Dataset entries

--- --- ---

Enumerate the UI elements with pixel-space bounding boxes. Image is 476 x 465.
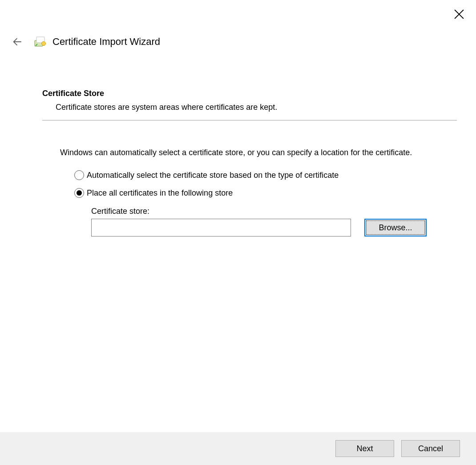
section-heading: Certificate Store: [42, 89, 458, 98]
wizard-content: Certificate Store Certificate stores are…: [42, 89, 458, 237]
wizard-title: Certificate Import Wizard: [52, 36, 160, 48]
radio-auto[interactable]: [74, 170, 84, 180]
wizard-header: Certificate Import Wizard: [7, 33, 469, 51]
back-button[interactable]: [9, 34, 25, 50]
divider: [42, 120, 457, 120]
arrow-left-icon: [12, 37, 22, 47]
radio-place[interactable]: [74, 188, 84, 198]
radio-dot-icon: [77, 190, 82, 196]
section-description: Certificate stores are system areas wher…: [56, 103, 458, 112]
svg-point-2: [42, 42, 46, 46]
radio-place-row[interactable]: Place all certificates in the following …: [74, 188, 447, 198]
store-area: Certificate store: Browse...: [91, 207, 447, 237]
radio-place-label: Place all certificates in the following …: [87, 188, 233, 198]
form-body: Windows can automatically select a certi…: [60, 147, 447, 237]
instruction-text: Windows can automatically select a certi…: [60, 147, 447, 158]
cancel-button[interactable]: Cancel: [401, 440, 460, 457]
certificate-wizard-icon: [34, 36, 47, 48]
next-button[interactable]: Next: [335, 440, 394, 457]
store-label: Certificate store:: [91, 207, 447, 216]
certificate-store-input[interactable]: [91, 219, 351, 237]
radio-auto-row[interactable]: Automatically select the certificate sto…: [74, 170, 447, 180]
wizard-window: Certificate Import Wizard Certificate St…: [0, 0, 476, 465]
close-icon[interactable]: [453, 8, 465, 20]
browse-button[interactable]: Browse...: [364, 219, 427, 237]
wizard-footer: Next Cancel: [0, 432, 476, 465]
radio-auto-label: Automatically select the certificate sto…: [87, 171, 339, 180]
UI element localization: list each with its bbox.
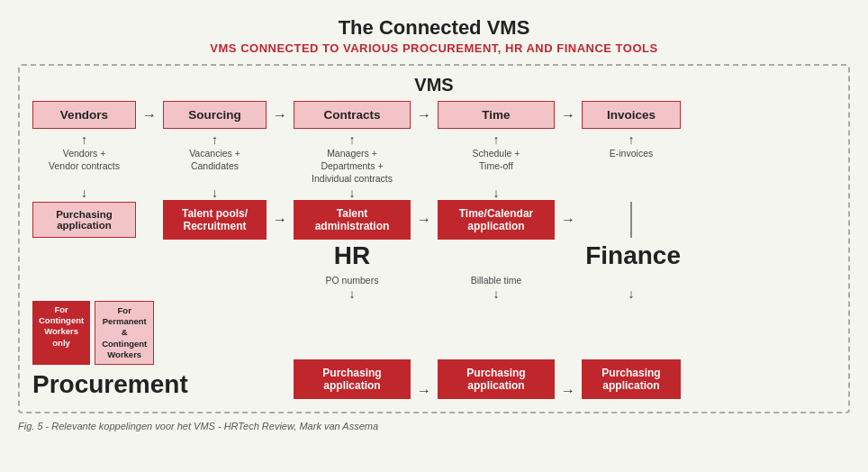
down-arrow-sourcing: ↓ (163, 186, 267, 200)
diagram-container: VMS Vendors → Sourcing → Contracts → Tim… (18, 64, 850, 413)
time-box: Time (438, 101, 555, 129)
vms-box-contracts: Contracts (294, 101, 411, 129)
billable-text: Billable time (438, 274, 555, 286)
talent-pools-box: Talent pools/Recruitment (163, 200, 267, 240)
vms-box-vendors: Vendors (32, 101, 136, 129)
bottom-billable-box: Purchasingapplication (438, 359, 555, 399)
contracts-box: Contracts (294, 101, 411, 129)
down-arrow-billable: ↓ (438, 286, 555, 301)
time-calendar-box: Time/Calendarapplication (438, 200, 555, 240)
arrow-4: → (555, 107, 582, 123)
down-arrow-finance: ↓ (582, 286, 681, 301)
up-arrow-time: ↑ (438, 132, 555, 147)
bottom-finance-box: Purchasingapplication (582, 359, 681, 399)
purchasing-app-po: Purchasingapplication (294, 359, 411, 399)
purchasing-app-vendors: Purchasingapplication (32, 202, 136, 238)
procurement-badges: For Contingent Workers only For Permanen… (32, 301, 154, 366)
sourcing-box: Sourcing (163, 101, 267, 129)
hr-label-row: HR Finance (32, 241, 836, 270)
bottom-text-row: PO numbers Billable time (32, 274, 836, 286)
up-arrow-vendors: ↑ (32, 132, 136, 147)
arrow-3: → (411, 107, 438, 123)
hr-label: HR (334, 241, 370, 269)
po-text: PO numbers (294, 274, 411, 286)
hr-boxes-row: Purchasingapplication Talent pools/Recru… (32, 200, 836, 240)
vendors-hr-box: Purchasingapplication (32, 202, 136, 238)
badge-contingent: For Contingent Workers only (32, 301, 90, 366)
procurement-area: For Contingent Workers only For Permanen… (32, 301, 136, 400)
invoices-down-arrow (582, 202, 681, 238)
vms-box-time: Time (438, 101, 555, 129)
up-arrows-row: ↑ ↑ ↑ ↑ ↑ (32, 132, 836, 147)
arrow-hr-2: → (411, 212, 438, 228)
bottom-po-box: Purchasingapplication (294, 359, 411, 399)
purchasing-app-billable: Purchasingapplication (438, 359, 555, 399)
purchasing-app-finance: Purchasingapplication (582, 359, 681, 399)
sourcing-text: Vacancies +Candidates (163, 147, 267, 172)
talent-admin-box: Talentadministration (294, 200, 411, 240)
arrow-hr-3: → (555, 212, 582, 228)
time-hr-box: Time/Calendarapplication (438, 200, 555, 240)
fig-caption: Fig. 5 - Relevante koppelingen voor het … (18, 421, 850, 431)
main-title: The Connected VMS (339, 16, 530, 40)
down-arrow-po: ↓ (294, 286, 411, 301)
sourcing-hr-box: Talent pools/Recruitment (163, 200, 267, 240)
up-arrow-contracts: ↑ (294, 132, 411, 147)
arrow-hr-1: → (267, 212, 294, 228)
vms-box-invoices: Invoices (582, 101, 681, 129)
up-arrow-invoices: ↑ (582, 132, 681, 147)
down-arrows-row: ↓ ↓ ↓ ↓ (32, 186, 836, 200)
down-arrow-contracts: ↓ (294, 186, 411, 200)
down-arrow-time: ↓ (438, 186, 555, 200)
procurement-label: Procurement (32, 370, 188, 399)
vendors-box: Vendors (32, 101, 136, 129)
vms-box-sourcing: Sourcing (163, 101, 267, 129)
up-arrow-sourcing: ↑ (163, 132, 267, 147)
bottom-boxes-row: For Contingent Workers only For Permanen… (32, 301, 836, 400)
down-arrow-vendors: ↓ (32, 186, 136, 200)
arrow-bottom-1: → (411, 383, 438, 399)
contracts-text: Managers +Departments +Individual contra… (294, 147, 411, 186)
vms-label: VMS (32, 75, 836, 95)
arrow-2: → (267, 107, 294, 123)
invoices-box: Invoices (582, 101, 681, 129)
badge-permanent: For Permanent & Contingent Workers (95, 301, 154, 366)
contracts-hr-box: Talentadministration (294, 200, 411, 240)
bottom-down-arrows-row: ↓ ↓ ↓ (32, 286, 836, 301)
time-text: Schedule +Time-off (438, 147, 555, 172)
arrow-bottom-2: → (555, 383, 582, 399)
sub-title: VMS CONNECTED TO VARIOUS PROCUREMENT, HR… (210, 41, 657, 55)
vendors-text: Vendors +Vendor contracts (32, 147, 136, 172)
finance-label: Finance (585, 241, 681, 269)
vms-row: Vendors → Sourcing → Contracts → Time → … (32, 101, 836, 129)
invoices-text: E-invoices (582, 147, 681, 159)
arrow-1: → (136, 107, 163, 123)
text-row: Vendors +Vendor contracts Vacancies +Can… (32, 147, 836, 186)
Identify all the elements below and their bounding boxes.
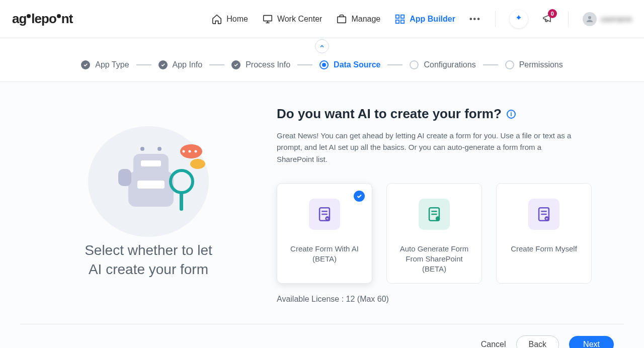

--- --- ---

_What you need to do_: Faithful copy, images left out: write out every line of data.

_Written solution_:
Enumerate the UI elements with pixel-space bounding boxes. Image is 476 x 465.
section-heading: Certificate Store: [42, 89, 458, 98]
wizard-content: Certificate Store Certificate stores are…: [42, 89, 458, 237]
wizard-title: Certificate Import Wizard: [52, 36, 160, 48]
radio-auto[interactable]: [74, 170, 84, 180]
wizard-header: Certificate Import Wizard: [7, 33, 469, 51]
back-button[interactable]: [9, 34, 25, 50]
divider: [42, 120, 457, 120]
arrow-left-icon: [12, 37, 22, 47]
radio-place[interactable]: [74, 188, 84, 198]
radio-dot-icon: [77, 190, 82, 196]
section-description: Certificate stores are system areas wher…: [56, 103, 458, 112]
svg-point-2: [42, 42, 46, 46]
radio-place-row[interactable]: Place all certificates in the following …: [74, 188, 447, 198]
store-area: Certificate store: Browse...: [91, 207, 447, 237]
radio-place-label: Place all certificates in the following …: [87, 188, 233, 198]
form-body: Windows can automatically select a certi…: [60, 147, 447, 237]
instruction-text: Windows can automatically select a certi…: [60, 147, 447, 158]
cancel-button[interactable]: Cancel: [401, 440, 460, 457]
certificate-wizard-icon: [34, 36, 47, 48]
next-button[interactable]: Next: [335, 440, 394, 457]
store-label: Certificate store:: [91, 207, 447, 216]
certificate-store-input[interactable]: [91, 219, 351, 237]
radio-auto-row[interactable]: Automatically select the certificate sto…: [74, 170, 447, 180]
wizard-window: Certificate Import Wizard Certificate St…: [0, 0, 476, 465]
close-icon[interactable]: [453, 8, 465, 20]
browse-button[interactable]: Browse...: [364, 219, 427, 237]
wizard-footer: Next Cancel: [0, 432, 476, 465]
radio-auto-label: Automatically select the certificate sto…: [87, 171, 339, 180]
UI element localization: list each with its bbox.
down-arrow-sourcing: ↓ (163, 186, 267, 200)
diagram-container: VMS Vendors → Sourcing → Contracts → Tim… (18, 64, 850, 413)
time-box: Time (438, 101, 555, 129)
vms-box-contracts: Contracts (294, 101, 411, 129)
billable-text: Billable time (438, 274, 555, 286)
talent-pools-box: Talent pools/Recruitment (163, 200, 267, 240)
vms-box-vendors: Vendors (32, 101, 136, 129)
bottom-billable-box: Purchasingapplication (438, 359, 555, 399)
contracts-box: Contracts (294, 101, 411, 129)
down-arrow-billable: ↓ (438, 286, 555, 301)
time-calendar-box: Time/Calendarapplication (438, 200, 555, 240)
arrow-4: → (555, 107, 582, 123)
down-arrow-finance: ↓ (582, 286, 681, 301)
up-arrow-time: ↑ (438, 132, 555, 147)
bottom-finance-box: Purchasingapplication (582, 359, 681, 399)
purchasing-app-po: Purchasingapplication (294, 359, 411, 399)
purchasing-app-vendors: Purchasingapplication (32, 202, 136, 238)
procurement-badges: For Contingent Workers only For Permanen… (32, 301, 154, 366)
sourcing-box: Sourcing (163, 101, 267, 129)
hr-label-row: HR Finance (32, 241, 836, 270)
bottom-text-row: PO numbers Billable time (32, 274, 836, 286)
up-arrow-vendors: ↑ (32, 132, 136, 147)
arrow-3: → (411, 107, 438, 123)
hr-label: HR (334, 241, 370, 269)
po-text: PO numbers (294, 274, 411, 286)
hr-boxes-row: Purchasingapplication Talent pools/Recru… (32, 200, 836, 240)
vendors-hr-box: Purchasingapplication (32, 202, 136, 238)
badge-contingent: For Contingent Workers only (32, 301, 90, 366)
procurement-area: For Contingent Workers only For Permanen… (32, 301, 136, 400)
invoices-down-arrow (582, 202, 681, 238)
vms-box-time: Time (438, 101, 555, 129)
up-arrows-row: ↑ ↑ ↑ ↑ ↑ (32, 132, 836, 147)
arrow-hr-2: → (411, 212, 438, 228)
bottom-po-box: Purchasingapplication (294, 359, 411, 399)
purchasing-app-billable: Purchasingapplication (438, 359, 555, 399)
purchasing-app-finance: Purchasingapplication (582, 359, 681, 399)
sourcing-text: Vacancies +Candidates (163, 147, 267, 172)
talent-admin-box: Talentadministration (294, 200, 411, 240)
arrow-hr-3: → (555, 212, 582, 228)
time-hr-box: Time/Calendarapplication (438, 200, 555, 240)
fig-caption: Fig. 5 - Relevante koppelingen voor het … (18, 421, 850, 431)
main-title: The Connected VMS (339, 16, 530, 40)
down-arrow-po: ↓ (294, 286, 411, 301)
sourcing-hr-box: Talent pools/Recruitment (163, 200, 267, 240)
up-arrow-contracts: ↑ (294, 132, 411, 147)
arrow-hr-1: → (267, 212, 294, 228)
vms-box-invoices: Invoices (582, 101, 681, 129)
up-arrow-invoices: ↑ (582, 132, 681, 147)
down-arrows-row: ↓ ↓ ↓ ↓ (32, 186, 836, 200)
down-arrow-contracts: ↓ (294, 186, 411, 200)
down-arrow-time: ↓ (438, 186, 555, 200)
procurement-label: Procurement (32, 370, 188, 399)
vendors-box: Vendors (32, 101, 136, 129)
vms-box-sourcing: Sourcing (163, 101, 267, 129)
up-arrow-sourcing: ↑ (163, 132, 267, 147)
bottom-boxes-row: For Contingent Workers only For Permanen… (32, 301, 836, 400)
down-arrow-vendors: ↓ (32, 186, 136, 200)
arrow-bottom-1: → (411, 383, 438, 399)
contracts-text: Managers +Departments +Individual contra… (294, 147, 411, 186)
vms-label: VMS (32, 75, 836, 95)
arrow-2: → (267, 107, 294, 123)
invoices-box: Invoices (582, 101, 681, 129)
badge-permanent: For Permanent & Contingent Workers (95, 301, 154, 366)
contracts-hr-box: Talentadministration (294, 200, 411, 240)
bottom-down-arrows-row: ↓ ↓ ↓ (32, 286, 836, 301)
time-text: Schedule +Time-off (438, 147, 555, 172)
arrow-bottom-2: → (555, 383, 582, 399)
sub-title: VMS CONNECTED TO VARIOUS PROCUREMENT, HR… (210, 41, 657, 55)
vendors-text: Vendors +Vendor contracts (32, 147, 136, 172)
finance-label: Finance (585, 241, 681, 269)
vms-row: Vendors → Sourcing → Contracts → Time → … (32, 101, 836, 129)
invoices-text: E-invoices (582, 147, 681, 159)
arrow-1: → (136, 107, 163, 123)
text-row: Vendors +Vendor contracts Vacancies +Can… (32, 147, 836, 186)
Identify all the elements below and their bounding boxes.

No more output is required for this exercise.